Your objective — Reproduce every line of the listing as written, apart from the pictures.
= = = = =
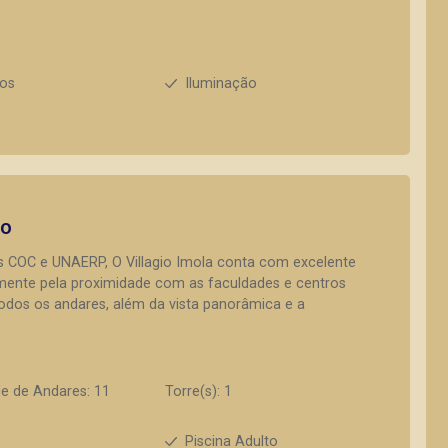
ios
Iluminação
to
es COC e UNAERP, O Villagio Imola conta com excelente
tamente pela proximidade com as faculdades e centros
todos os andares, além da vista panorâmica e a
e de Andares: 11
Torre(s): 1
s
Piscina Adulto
= = = = =
Answer to this task —
ios
Iluminação
to
es COC e UNAERP, O Villagio Imola conta com excelente
tamente pela proximidade com as faculdades e centros
todos os andares, além da vista panorâmica e a
e de Andares: 11
Torre(s): 1
s
Piscina Adulto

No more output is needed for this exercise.